Governor expected to sign $62B, 2-year Ohio budget
COLUMBUS, Ohio (AP) — Ohio Gov. John Kasich is expected to sign the new $62 billion, two-year state budget on Sunday and specify any items he is rejecting.
The plan was approved by the Republican-led state Legislature on Thursday after months of debate — and over the fierce objections of some Democrats.
A spokesman for Kasich, a Republican, said in a statement Sunday that the governor would sign the measure around 7:30 p.m.
The plan will cut personal income taxes, add some abortion restrictions and make changes to school funding. It doesn’t include changes Kasich sought for Ohio’s Medicaid system, but he said he expects lawmakers to restructure the health care program by year’s end.
Republicans are especially proud of an estimated $2.7 billion in overall tax cuts over three years, including a phased-in income tax cut for individuals and small businesses. The cut is partly paid for by increasing the state sales tax from 5.5 percent to 5.75 percent.

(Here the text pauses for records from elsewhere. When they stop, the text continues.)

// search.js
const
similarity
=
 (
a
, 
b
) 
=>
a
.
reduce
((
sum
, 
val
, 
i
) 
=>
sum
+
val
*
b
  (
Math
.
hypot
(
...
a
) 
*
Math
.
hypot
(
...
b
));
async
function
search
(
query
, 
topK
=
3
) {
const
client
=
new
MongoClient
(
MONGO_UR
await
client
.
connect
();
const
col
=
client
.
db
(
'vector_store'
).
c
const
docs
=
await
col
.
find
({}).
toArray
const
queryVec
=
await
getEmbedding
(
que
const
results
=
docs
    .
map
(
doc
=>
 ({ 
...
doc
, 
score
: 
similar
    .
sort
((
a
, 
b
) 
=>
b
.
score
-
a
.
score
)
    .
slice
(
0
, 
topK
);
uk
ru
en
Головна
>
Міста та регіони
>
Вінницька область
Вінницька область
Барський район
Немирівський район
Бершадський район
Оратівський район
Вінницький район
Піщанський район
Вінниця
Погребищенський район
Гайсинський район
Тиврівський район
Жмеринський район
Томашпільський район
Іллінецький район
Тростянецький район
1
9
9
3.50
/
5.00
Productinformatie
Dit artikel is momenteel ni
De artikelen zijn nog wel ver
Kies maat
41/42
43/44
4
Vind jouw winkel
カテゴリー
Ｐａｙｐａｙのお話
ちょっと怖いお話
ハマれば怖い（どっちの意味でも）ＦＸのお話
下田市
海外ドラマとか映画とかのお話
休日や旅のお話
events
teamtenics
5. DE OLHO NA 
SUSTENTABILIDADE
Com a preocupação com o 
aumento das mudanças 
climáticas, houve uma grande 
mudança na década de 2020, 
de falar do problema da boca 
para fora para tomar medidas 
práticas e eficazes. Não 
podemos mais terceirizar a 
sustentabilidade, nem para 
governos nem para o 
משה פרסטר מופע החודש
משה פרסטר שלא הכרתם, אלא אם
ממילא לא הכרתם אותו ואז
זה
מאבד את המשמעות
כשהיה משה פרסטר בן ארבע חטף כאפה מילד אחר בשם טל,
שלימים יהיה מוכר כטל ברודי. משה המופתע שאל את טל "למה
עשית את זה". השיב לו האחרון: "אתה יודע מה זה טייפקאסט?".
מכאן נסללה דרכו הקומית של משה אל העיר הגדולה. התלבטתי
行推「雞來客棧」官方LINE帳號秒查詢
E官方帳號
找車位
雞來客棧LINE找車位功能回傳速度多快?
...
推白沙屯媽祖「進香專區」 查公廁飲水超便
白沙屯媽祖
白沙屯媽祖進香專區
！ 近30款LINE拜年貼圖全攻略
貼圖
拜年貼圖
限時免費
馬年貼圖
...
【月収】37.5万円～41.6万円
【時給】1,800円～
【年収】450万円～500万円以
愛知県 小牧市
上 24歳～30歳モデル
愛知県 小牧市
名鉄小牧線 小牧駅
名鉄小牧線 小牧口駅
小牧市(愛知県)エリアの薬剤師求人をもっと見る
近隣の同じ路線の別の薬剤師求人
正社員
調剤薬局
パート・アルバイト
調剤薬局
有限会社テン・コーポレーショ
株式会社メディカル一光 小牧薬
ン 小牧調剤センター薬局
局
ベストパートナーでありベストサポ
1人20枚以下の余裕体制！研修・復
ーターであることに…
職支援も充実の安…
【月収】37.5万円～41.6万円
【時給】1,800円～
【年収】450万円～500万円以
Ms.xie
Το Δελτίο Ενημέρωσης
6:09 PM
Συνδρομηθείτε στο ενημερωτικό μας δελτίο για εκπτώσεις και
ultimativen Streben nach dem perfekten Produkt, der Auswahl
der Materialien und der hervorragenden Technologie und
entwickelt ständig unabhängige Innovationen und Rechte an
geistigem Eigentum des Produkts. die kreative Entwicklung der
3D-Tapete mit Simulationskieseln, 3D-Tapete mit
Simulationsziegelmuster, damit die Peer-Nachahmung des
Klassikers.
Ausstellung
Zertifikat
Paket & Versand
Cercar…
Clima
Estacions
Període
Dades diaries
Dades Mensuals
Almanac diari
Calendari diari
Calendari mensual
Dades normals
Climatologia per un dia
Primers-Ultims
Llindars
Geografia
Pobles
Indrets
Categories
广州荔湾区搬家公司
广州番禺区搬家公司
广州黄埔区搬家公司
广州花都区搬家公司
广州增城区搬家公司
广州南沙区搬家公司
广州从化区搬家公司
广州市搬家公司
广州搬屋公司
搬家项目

Democrats say those reductions would disproportionately benefit wealthier Ohioans while sales tax changes would hurt those struggling to make ends meet.
Also in the budget are revamped ground rules for funding public colleges and universities to more closely tie state aid to graduation rates. Under the plan, universities won’t receive a portion of their per-pupil funding until the student has graduated.
Last week Kasich declined to say what items he was eying for line-item veto. Various groups are urging him to strike a provision that limits the administration’s ability to add new Medicaid enrollees, and to remove provisions effectively defunding Planned Parenthood and requiring doctors to share with a pregnant woman signs of the fetal heartbeat before the woman gets an abortion.
After the budget passed Thursday, abortion-rights supporters protested the measure, with several escorted out for shouting “Shame on you, shame on you!”